Controlled burns at any time during the grape growing season may result in the absorption of smoke taint compounds into berries and leaves. The optimum time for prescribed burning is in late summer or early autumn. This coincides with key berry development phases when most grape varieties are very susceptible to smoke taint.
Wine grape production is a valuable industry to Victoria. It provides local employment and supports many regional communities through tourism.
The following protocols aim to provide advice to fire managers on how to reduce the risk of berries absorbing smoke from prescribed burns and how to minimize smoke taint compounds in wine.
- Identify and contact vineyards and wineries located close to land where FFMVic or CFA controlled burns are likely to occur.
- Conduct twice-yearly meetings with local and regional wine industry associations to discuss the current Joint Fuel Management Program (JFMP) for the region.
- Invite growers and industry to raise concerns to FFMVic over controlled burns when the JFMP is released.
- Encourage growers who are concerned about specific burns to use the Planned Burns Victoria System on the FFMVic website to see when burns are planned and if necessary to set up automatic notification about timing of specific burns.

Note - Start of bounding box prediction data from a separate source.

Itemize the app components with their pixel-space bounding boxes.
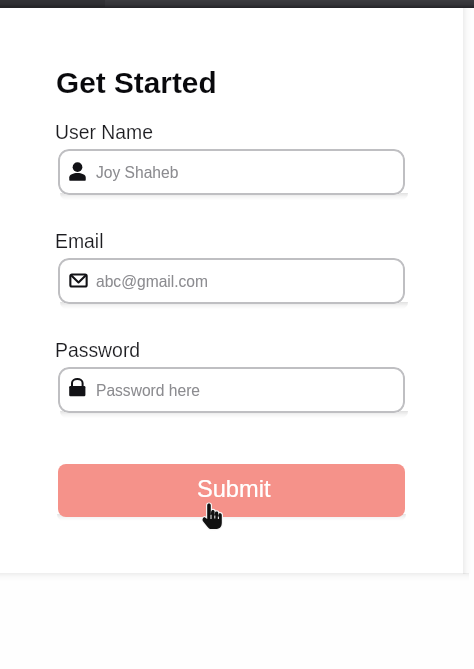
staticText: Get Started — [56, 66, 217, 99]
other: Email — [69, 270, 86, 292]
button[interactable]: Email — [58, 258, 405, 304]
staticText: Email — [55, 230, 104, 252]
staticText: Submit — [197, 476, 271, 502]
other: Password — [69, 379, 86, 401]
button[interactable]: User — [58, 149, 405, 195]
staticText: Password here — [96, 382, 201, 399]
staticText: Joy Shaheb — [96, 164, 179, 181]
staticText: abc@gmail.com — [96, 273, 209, 290]
button[interactable]: Password — [58, 367, 405, 413]
button[interactable]: Submit — [58, 464, 405, 517]
staticText: User Name — [55, 121, 154, 143]
other: User — [69, 161, 86, 183]
staticText: Password — [55, 339, 141, 361]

- Update vineyards and wineries prior to burns so that FFMVic and CFA are informed of seasonal issues that may assist fire managers with planning and undertaking burns. Continued communication may give fire managers the opportunity to burn in other areas or to undertake extra burns due to an early grape harvest.
- Prioritise burns so they occur after harvest in areas considered to be at high risk of contaminating vineyards with smoke taint.
- Avoid inversion layer conditions which prevent the smoke plume from rising and burning late in the day
- Plan to avoid burns creating smoke that immediately drifts into vineyards, as research has shown that fresh smoke poses a much greater risk than older smoke.
- Avoid repeated exposure of a vineyard to smoke during the season as smoke has a cumulative effect for taint.
- Conduct smoke modelling to estimate smoke dispersion during and after burns.